Recent samples of virus taken from birds in Africa and Europe all carry the mutation, Kawaoka and colleagues report in the Public Library of Science journal PLoS Pathogens.

 

"I don't like to scare the public, because they cannot do very much. But at the same time it is important to the scientific community to understand what is happening," Kawaoka said in a telephone interview.

 

The H5N1 avian flu virus, which mostly infects birds, has since 2003 infected 329 people in 12 countries, killing 201 of them. It very rarely passes from one person to another, but if it acquires the ability to do so easily, it likely will cause a global epidemic.

 

All flu viruses evolve constantly and scientists have some ideas about what mutations are needed to change a virus from one that infects birds easily to one more comfortable in humans.

 

Birds usually have a body temperature of 106 degrees F, and humans are 98.6 degrees F usually.
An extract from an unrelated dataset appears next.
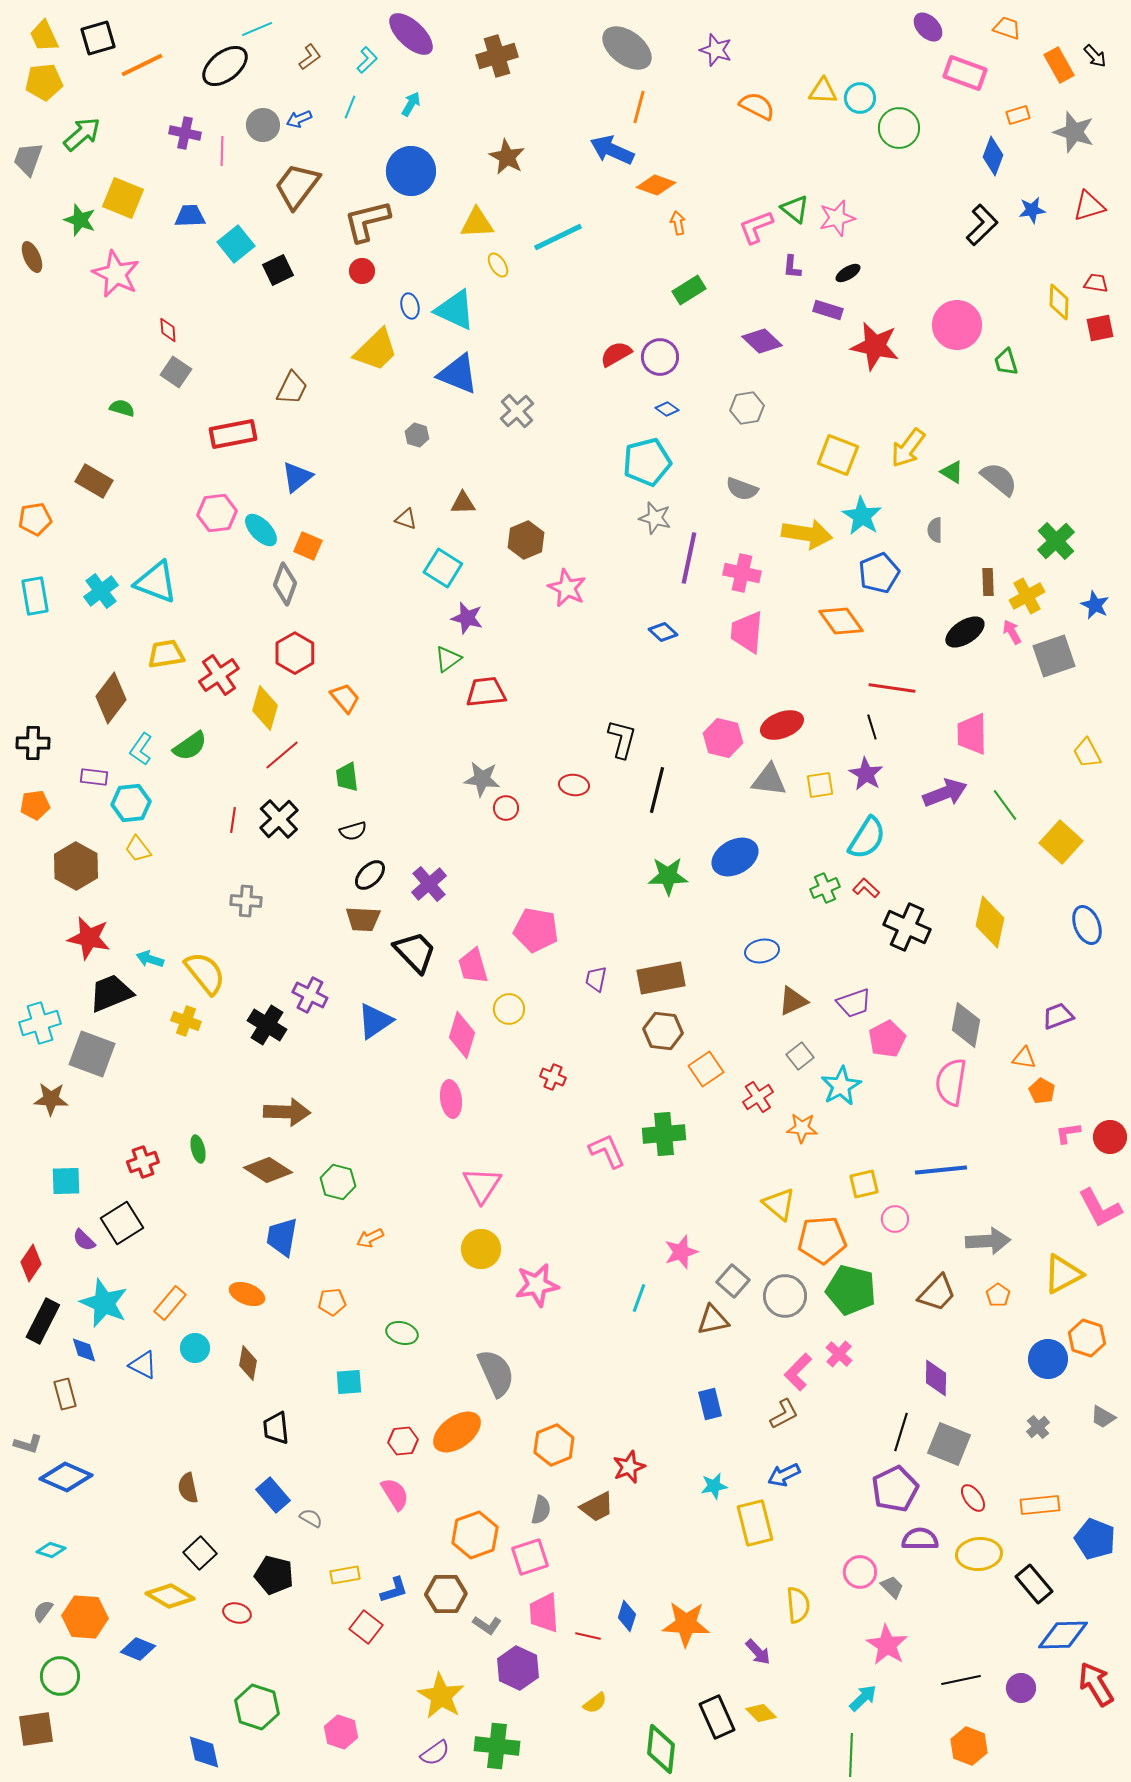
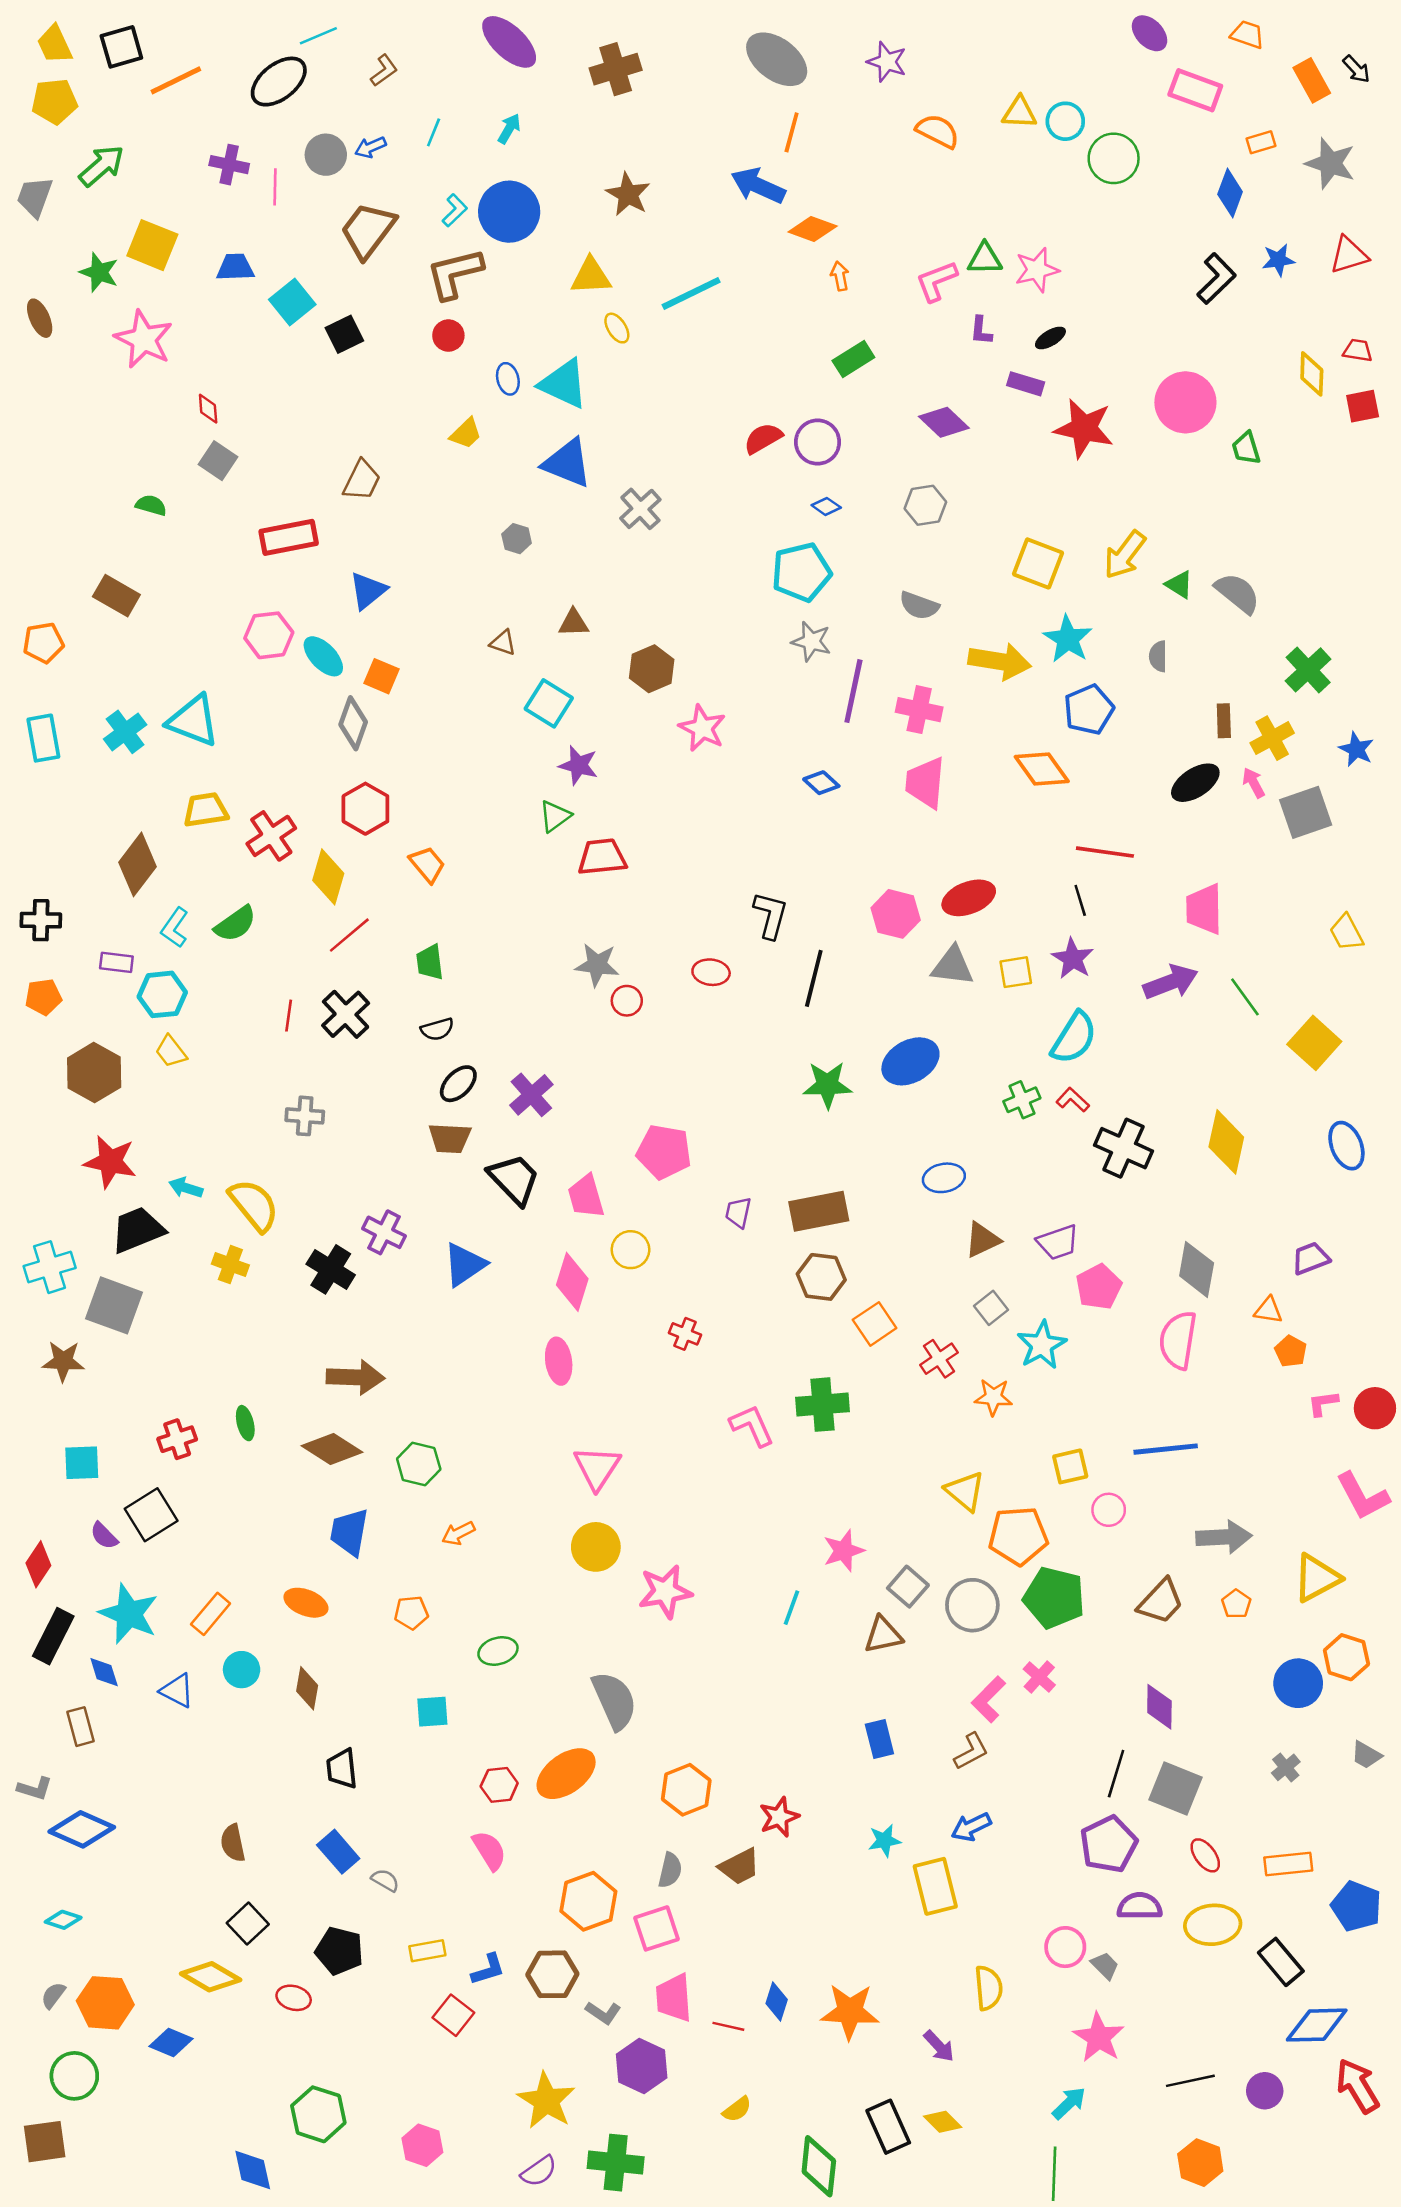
cyan L-shape: (367, 60) -> (455, 210), moved
green triangle: (795, 209) -> (985, 259), turned -40
yellow trapezoid: (376, 350) -> (466, 433), size x0.6
green ellipse: (402, 1333) -> (498, 1651), turned -32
The human nose and throat, where flu viruses usually enter, is usually around 91.4 degrees F.

 

"So usually the bird flu doesn't grow well in the nose or throat of humans," Kawaoka said. This particular mutation allows H5N1 to live well in the cooler temperatures of the human upper respiratory tract.

 

H5N1 caused its first mass die-off among wild waterfowl in 2005 at Qinghai Lake in central China, where hundreds of thousands of migratory birds congregate.

 

That strain of the virus was carried across Asia to Africa and Europe by migrating birds. Its descendants carry the mutation, Kawaoka said.

 

"So the viruses circulating in Europe and Africa, they all have this mutation. So they are the ones that are closer to human-like flu," Kawaoka said.

 

Luckily, they do not carry other mutations, he said.

 

"Clearly there are more mutations that are needed. We don't know how many mutations are needed for them to become pandemic strains."